Le Mindy, Davis Michael
University of Florida College of Medicine, Gainesville, FL, USA.
Glob Pediatr Health. 2024 Mar 24;11:2333794X241240327. doi: 10.1177/2333794X241240327. eCollection 2024.
We aimed to evaluate the performance of a publicly-available online artificial intelligence program (OpenAI's ChatGPT-3.5 and -4.0, August 3 versions) on a pediatric board preparatory examination, 2021 and 2022 PREP Self-Assessment, American Academy of Pediatrics (AAP).
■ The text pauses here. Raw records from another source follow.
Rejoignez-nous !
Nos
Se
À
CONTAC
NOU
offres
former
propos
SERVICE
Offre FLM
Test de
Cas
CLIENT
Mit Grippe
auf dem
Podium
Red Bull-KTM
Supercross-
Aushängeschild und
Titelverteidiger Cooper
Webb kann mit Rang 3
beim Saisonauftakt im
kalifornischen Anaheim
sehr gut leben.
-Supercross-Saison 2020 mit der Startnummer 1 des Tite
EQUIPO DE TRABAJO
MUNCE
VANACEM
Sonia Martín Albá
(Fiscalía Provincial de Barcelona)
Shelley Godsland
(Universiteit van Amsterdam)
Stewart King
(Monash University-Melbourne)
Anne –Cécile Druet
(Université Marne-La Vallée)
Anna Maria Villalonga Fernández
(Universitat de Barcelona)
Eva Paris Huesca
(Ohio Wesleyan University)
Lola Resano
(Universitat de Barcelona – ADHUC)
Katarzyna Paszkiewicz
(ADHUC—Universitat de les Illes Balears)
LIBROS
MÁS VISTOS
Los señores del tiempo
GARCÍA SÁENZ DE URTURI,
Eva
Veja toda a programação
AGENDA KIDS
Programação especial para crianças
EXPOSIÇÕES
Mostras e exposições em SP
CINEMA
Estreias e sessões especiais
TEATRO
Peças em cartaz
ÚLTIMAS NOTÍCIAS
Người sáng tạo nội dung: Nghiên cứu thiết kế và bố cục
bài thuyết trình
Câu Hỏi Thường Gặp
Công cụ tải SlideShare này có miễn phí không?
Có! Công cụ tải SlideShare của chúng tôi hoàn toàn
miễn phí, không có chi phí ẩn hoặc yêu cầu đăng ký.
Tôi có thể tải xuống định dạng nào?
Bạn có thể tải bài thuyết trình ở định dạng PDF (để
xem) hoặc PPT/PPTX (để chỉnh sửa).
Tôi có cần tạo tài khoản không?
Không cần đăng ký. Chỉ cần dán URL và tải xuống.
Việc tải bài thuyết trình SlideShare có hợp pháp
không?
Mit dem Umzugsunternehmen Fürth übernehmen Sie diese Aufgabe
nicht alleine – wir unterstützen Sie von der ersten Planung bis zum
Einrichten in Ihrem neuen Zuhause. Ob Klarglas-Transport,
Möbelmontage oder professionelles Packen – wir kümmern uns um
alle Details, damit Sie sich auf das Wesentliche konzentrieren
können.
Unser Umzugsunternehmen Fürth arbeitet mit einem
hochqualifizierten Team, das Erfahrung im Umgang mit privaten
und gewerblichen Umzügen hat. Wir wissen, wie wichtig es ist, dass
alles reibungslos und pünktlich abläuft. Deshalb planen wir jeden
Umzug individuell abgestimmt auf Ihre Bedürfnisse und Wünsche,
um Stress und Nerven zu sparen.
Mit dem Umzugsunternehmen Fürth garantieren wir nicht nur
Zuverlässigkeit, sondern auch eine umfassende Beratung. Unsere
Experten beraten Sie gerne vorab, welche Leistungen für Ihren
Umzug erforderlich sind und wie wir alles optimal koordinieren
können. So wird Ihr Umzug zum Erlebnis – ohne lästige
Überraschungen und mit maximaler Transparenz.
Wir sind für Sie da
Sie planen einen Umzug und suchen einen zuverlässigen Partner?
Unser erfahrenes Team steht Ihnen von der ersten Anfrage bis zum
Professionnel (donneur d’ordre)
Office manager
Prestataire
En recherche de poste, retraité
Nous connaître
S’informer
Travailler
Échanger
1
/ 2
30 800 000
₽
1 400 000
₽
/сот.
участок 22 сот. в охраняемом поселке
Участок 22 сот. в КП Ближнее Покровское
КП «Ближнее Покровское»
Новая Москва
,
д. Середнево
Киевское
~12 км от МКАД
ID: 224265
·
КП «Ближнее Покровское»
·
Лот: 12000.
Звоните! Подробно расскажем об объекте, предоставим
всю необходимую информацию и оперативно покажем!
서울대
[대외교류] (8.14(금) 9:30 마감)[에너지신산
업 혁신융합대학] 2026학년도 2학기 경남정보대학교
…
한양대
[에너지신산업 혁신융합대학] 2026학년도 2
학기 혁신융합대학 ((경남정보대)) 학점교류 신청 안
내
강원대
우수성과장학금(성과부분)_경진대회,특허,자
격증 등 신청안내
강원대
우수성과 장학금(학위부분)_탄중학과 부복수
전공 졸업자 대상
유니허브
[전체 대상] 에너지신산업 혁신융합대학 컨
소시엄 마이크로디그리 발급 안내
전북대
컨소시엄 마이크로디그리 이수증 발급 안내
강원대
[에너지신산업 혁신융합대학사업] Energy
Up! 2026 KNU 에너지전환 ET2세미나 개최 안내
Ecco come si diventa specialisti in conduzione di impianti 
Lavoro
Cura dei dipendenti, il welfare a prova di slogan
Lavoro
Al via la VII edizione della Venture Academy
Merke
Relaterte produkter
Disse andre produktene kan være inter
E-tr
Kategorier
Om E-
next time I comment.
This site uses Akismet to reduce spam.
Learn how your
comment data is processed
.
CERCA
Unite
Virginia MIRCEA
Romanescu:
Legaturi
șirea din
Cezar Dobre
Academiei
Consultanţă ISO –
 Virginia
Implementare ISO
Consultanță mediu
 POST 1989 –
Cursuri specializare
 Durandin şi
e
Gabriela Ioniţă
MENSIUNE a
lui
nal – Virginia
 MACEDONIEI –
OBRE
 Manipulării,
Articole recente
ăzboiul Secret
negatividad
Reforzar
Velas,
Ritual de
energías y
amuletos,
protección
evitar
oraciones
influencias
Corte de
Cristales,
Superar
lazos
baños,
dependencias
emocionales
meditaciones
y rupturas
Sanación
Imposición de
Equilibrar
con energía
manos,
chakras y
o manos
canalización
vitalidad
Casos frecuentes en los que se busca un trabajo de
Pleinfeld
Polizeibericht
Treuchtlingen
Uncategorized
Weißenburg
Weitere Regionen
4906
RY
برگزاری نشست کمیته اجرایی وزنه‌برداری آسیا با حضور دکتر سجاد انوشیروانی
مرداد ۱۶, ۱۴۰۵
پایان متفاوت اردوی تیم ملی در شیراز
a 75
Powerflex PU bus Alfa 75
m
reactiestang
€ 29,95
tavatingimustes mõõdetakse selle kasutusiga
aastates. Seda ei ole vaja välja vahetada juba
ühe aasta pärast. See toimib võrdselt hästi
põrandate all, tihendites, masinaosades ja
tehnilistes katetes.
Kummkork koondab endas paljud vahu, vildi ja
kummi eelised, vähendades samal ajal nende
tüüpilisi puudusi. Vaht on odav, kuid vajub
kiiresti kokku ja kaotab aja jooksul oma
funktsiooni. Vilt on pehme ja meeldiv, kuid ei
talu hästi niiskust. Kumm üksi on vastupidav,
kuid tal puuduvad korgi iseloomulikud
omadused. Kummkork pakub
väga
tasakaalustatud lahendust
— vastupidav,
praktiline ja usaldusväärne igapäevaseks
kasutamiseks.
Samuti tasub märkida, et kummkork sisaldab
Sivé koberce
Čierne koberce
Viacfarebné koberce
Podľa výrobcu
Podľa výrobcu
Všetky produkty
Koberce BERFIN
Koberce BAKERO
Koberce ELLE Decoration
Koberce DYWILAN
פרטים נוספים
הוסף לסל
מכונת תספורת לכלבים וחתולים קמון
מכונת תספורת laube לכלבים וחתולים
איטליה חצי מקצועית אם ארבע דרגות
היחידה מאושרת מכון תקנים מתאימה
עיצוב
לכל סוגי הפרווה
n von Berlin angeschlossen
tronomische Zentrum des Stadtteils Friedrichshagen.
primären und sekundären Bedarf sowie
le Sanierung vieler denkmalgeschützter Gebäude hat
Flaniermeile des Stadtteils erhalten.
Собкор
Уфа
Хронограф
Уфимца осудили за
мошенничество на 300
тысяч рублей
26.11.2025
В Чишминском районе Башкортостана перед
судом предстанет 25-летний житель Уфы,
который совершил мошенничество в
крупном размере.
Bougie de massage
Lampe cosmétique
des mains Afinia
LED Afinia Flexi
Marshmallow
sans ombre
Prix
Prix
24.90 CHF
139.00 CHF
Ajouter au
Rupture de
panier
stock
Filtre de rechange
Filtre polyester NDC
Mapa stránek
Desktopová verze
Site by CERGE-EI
We entered 245 questions and answer choices from the Pediatrics 2021 PREP Self-Assessment and 247 questions and answer choices from the Pediatrics 2022 PREP Self-Assessment into OpenAI's ChatGPT-3.5 and ChatGPT-4.0, August 3 versions, in September 2023. The ChatGPT-3.5 and 4.0 scores were compared with the advertised passing scores (70%+) for the PREP exams and the average scores (74.09%) and (75.71%) for all 10 715 and 6825 first-time human test takers.
For the AAP 2021 and 2022 PREP Self-Assessments, ChatGPT-3.5 answered 143 of 243 (58.85%) and 137 of 247 (55.46%) questions correctly on a single attempt. ChatGPT-4.0 answered 193 of 243 (79.84%) and 208 of 247 (84.21%) questions correctly.
Using a publicly-available online chatbot to answer pediatric board preparatory examination questions yielded a passing score but demonstrated significant limitations in the chatbot's ability to assess some complex medical situations in children, posing a potential risk to this vulnerable population.
我们旨在评估一个公开可用的在线人工智能程序(OpenAI的ChatGPT - 3.5和 - 4.0,8月3日版本)在2021年和2022年美国儿科学会(AAP)儿科委员会预备考试(PREP自我评估)中的表现。
2023年9月,我们将2021年儿科PREP自我评估中的245道问题及答案选项和2022年儿科PREP自我评估中的247道问题及答案选项输入到OpenAI的ChatGPT - 3.5和ChatGPT - 4.0(8月3日版本)中。将ChatGPT - 3.5和4.0的得分与PREP考试公布的及格分数(70%以上)以及所有10715名和6825名首次参加考试的考生的平均分数(74.09%)和(75.71%)进行比较。
对于AAP 2021年和2022年的PREP自我评估,ChatGPT - 3.5单次尝试正确回答了243道题中的143道(58.85%)和247道题中的137道(55.46%)。ChatGPT - 4.0正确回答了243道题中的193道(79.84%)和247道题中的208道(84.21%)。
使用公开可用的在线聊天机器人回答儿科委员会预备考试问题获得了及格分数,但该聊天机器人在评估儿童一些复杂医疗情况的能力方面存在显著局限性,对这一弱势群体构成潜在风险。